**Exercise:** The lines from the start of the records through the one containing "Groot Begijnhof van Leuven" are to be transcribed exactly, and nothing else.

Listed entries: Begin

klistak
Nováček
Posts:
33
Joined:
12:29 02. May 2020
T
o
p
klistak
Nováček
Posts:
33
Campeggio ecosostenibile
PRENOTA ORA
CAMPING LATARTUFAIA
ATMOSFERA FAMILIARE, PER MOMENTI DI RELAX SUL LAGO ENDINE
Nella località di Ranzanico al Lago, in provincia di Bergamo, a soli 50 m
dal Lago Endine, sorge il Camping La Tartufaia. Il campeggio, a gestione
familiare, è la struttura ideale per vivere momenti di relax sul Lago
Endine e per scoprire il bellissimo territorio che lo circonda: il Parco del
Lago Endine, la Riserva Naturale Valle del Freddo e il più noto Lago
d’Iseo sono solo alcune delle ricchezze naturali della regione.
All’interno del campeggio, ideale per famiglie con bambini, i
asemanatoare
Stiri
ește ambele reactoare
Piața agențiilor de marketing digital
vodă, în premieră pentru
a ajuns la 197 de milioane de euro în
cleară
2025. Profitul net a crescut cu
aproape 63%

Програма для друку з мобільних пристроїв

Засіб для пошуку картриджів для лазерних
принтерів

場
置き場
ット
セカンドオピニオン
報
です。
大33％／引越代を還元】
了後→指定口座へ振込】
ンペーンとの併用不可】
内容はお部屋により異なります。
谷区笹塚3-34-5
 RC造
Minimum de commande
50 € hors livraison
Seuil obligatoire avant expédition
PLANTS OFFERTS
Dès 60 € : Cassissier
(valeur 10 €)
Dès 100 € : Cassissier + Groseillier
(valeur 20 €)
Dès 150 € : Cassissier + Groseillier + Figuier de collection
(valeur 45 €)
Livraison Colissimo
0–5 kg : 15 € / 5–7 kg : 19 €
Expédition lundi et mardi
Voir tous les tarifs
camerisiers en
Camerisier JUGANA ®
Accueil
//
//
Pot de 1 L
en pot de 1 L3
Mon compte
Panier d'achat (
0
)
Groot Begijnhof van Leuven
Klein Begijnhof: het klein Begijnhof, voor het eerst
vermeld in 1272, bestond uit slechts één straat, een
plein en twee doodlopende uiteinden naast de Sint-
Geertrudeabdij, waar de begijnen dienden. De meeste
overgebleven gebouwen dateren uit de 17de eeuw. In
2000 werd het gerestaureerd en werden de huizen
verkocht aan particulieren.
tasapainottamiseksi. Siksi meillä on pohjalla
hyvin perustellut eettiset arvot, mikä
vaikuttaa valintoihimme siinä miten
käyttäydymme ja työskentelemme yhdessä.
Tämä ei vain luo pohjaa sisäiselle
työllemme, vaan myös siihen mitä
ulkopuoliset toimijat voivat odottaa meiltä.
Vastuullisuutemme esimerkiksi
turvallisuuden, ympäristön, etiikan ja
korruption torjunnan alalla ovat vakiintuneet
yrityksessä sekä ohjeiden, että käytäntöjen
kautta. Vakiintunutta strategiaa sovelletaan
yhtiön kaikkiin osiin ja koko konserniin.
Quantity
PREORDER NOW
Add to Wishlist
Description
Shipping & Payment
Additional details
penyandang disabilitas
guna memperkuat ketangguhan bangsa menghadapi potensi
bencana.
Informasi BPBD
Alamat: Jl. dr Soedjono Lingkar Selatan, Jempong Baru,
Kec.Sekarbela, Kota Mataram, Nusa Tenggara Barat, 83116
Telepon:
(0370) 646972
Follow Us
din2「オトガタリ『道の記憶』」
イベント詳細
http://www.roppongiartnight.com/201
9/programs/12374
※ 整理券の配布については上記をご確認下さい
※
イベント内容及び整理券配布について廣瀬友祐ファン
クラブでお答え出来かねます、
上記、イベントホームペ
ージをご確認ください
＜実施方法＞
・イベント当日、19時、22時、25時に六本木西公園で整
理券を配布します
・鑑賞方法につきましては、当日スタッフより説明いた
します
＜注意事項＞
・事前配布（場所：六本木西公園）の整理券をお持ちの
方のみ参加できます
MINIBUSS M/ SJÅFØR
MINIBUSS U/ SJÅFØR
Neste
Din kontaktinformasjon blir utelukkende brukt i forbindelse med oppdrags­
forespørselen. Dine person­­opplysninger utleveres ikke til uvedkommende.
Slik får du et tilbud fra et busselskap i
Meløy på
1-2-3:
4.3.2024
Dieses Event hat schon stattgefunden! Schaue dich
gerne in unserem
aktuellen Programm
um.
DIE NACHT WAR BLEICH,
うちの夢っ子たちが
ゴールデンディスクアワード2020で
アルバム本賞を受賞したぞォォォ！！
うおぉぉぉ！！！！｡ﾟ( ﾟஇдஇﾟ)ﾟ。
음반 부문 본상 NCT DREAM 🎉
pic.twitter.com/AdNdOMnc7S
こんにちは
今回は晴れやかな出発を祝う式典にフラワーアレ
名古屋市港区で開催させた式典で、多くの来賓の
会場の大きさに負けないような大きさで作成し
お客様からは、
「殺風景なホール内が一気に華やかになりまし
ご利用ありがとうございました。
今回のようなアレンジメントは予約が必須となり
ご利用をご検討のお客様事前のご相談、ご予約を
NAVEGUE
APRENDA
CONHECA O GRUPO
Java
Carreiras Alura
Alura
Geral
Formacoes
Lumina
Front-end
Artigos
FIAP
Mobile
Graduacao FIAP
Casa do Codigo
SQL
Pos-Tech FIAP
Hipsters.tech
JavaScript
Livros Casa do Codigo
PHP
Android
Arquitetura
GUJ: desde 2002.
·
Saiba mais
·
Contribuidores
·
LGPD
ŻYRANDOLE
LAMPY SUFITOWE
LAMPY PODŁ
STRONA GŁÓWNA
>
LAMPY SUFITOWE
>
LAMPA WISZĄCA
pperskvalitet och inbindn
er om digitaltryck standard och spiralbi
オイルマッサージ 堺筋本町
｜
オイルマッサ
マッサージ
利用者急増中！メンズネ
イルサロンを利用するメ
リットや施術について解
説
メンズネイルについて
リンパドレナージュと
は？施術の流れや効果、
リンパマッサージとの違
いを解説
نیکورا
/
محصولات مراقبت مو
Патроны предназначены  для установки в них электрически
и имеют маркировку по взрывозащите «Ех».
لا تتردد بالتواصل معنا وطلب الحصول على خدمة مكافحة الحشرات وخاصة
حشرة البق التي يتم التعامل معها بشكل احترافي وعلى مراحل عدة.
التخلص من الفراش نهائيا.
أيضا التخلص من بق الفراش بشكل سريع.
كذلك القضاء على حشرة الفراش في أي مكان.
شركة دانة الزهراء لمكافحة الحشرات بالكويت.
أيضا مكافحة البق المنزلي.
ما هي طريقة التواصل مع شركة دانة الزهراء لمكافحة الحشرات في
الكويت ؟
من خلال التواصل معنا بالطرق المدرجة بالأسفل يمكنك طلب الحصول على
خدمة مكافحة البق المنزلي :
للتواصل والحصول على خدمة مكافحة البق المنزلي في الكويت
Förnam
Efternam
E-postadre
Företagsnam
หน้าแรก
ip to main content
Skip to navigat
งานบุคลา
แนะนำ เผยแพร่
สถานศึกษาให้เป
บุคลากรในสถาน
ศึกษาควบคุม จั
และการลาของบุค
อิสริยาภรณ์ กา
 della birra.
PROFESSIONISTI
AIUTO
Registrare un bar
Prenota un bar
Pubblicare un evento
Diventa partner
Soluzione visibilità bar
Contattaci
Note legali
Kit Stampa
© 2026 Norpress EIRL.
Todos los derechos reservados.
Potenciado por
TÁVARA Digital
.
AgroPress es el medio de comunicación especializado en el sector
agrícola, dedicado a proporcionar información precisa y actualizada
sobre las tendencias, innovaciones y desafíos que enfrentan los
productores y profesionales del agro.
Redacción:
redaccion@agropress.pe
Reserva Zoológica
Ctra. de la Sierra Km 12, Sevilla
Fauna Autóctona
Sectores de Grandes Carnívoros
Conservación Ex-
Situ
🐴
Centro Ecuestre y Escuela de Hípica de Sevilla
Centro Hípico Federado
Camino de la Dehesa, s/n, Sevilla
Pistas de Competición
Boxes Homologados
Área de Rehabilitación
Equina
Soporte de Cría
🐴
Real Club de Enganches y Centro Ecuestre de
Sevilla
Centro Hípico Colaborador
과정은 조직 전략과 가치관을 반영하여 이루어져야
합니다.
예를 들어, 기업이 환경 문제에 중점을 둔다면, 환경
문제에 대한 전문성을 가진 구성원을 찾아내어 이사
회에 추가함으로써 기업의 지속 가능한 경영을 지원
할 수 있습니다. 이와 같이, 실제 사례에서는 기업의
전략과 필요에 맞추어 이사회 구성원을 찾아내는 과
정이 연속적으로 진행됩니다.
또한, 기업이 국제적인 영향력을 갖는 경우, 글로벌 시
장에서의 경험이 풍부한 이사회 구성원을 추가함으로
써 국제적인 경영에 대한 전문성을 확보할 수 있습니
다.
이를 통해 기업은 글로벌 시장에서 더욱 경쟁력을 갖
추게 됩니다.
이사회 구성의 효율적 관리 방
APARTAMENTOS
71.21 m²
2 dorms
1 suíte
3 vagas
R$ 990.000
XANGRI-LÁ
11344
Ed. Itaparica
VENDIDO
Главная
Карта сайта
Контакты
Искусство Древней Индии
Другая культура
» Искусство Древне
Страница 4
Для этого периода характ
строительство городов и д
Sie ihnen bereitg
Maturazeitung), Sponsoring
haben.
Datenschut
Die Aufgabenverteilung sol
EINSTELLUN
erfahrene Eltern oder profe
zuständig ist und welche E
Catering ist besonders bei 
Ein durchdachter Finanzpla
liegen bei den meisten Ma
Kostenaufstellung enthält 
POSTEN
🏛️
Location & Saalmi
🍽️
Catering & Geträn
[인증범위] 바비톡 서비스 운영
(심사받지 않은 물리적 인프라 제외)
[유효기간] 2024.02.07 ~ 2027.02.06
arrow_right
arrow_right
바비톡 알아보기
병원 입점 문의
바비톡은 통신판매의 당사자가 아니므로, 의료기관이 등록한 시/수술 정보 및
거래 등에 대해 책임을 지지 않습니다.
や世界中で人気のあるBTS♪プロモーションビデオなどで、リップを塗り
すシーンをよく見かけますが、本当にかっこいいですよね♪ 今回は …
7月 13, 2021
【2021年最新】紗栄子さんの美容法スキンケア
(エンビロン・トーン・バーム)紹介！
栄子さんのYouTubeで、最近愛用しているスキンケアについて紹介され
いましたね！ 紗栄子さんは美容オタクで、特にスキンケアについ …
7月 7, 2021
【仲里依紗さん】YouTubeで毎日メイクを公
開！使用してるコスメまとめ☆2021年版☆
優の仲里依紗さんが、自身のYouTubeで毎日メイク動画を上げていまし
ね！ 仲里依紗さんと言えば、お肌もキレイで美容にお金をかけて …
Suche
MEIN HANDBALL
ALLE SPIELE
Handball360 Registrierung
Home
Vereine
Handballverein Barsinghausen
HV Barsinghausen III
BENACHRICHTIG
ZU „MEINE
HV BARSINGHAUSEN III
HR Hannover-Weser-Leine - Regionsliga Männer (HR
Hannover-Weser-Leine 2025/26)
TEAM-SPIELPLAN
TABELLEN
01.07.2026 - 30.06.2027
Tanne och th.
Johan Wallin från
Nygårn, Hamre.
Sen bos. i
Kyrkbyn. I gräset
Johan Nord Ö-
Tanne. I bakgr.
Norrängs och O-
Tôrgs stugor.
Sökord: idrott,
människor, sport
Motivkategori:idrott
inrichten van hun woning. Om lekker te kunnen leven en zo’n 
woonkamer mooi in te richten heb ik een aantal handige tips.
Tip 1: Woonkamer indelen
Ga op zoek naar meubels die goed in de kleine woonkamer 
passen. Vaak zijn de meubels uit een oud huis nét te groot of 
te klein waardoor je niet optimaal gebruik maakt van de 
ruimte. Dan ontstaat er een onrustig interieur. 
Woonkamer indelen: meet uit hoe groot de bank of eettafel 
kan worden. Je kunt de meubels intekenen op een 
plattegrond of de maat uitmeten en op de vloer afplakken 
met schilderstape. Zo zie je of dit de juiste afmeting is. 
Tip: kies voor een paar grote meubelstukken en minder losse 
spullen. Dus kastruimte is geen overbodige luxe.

Listed entries: End

**Solution for this task:**
klistak
Nováček
Posts:
33
Joined:
12:29 02. May 2020
T
o
p
klistak
Nováček
Posts:
33
Campeggio ecosostenibile
PRENOTA ORA
CAMPING LATARTUFAIA
ATMOSFERA FAMILIARE, PER MOMENTI DI RELAX SUL LAGO ENDINE
Nella località di Ranzanico al Lago, in provincia di Bergamo, a soli 50 m
dal Lago Endine, sorge il Camping La Tartufaia. Il campeggio, a gestione
familiare, è la struttura ideale per vivere momenti di relax sul Lago
Endine e per scoprire il bellissimo territorio che lo circonda: il Parco del
Lago Endine, la Riserva Naturale Valle del Freddo e il più noto Lago
d’Iseo sono solo alcune delle ricchezze naturali della regione.
All’interno del campeggio, ideale per famiglie con bambini, i
asemanatoare
Stiri
ește ambele reactoare
Piața agențiilor de marketing digital
vodă, în premieră pentru
a ajuns la 197 de milioane de euro în
cleară
2025. Profitul net a crescut cu
aproape 63%

Програма для друку з мобільних пристроїв

Засіб для пошуку картриджів для лазерних
принтерів

場
置き場
ット
セカンドオピニオン
報
です。
大33％／引越代を還元】
了後→指定口座へ振込】
ンペーンとの併用不可】
内容はお部屋により異なります。
谷区笹塚3-34-5
 RC造
Minimum de commande
50 € hors livraison
Seuil obligatoire avant expédition
PLANTS OFFERTS
Dès 60 € : Cassissier
(valeur 10 €)
Dès 100 € : Cassissier + Groseillier
(valeur 20 €)
Dès 150 € : Cassissier + Groseillier + Figuier de collection
(valeur 45 €)
Livraison Colissimo
0–5 kg : 15 € / 5–7 kg : 19 €
Expédition lundi et mardi
Voir tous les tarifs
camerisiers en
Camerisier JUGANA ®
Accueil
//
//
Pot de 1 L
en pot de 1 L3
Mon compte
Panier d'achat (
0
)
Groot Begijnhof van Leuven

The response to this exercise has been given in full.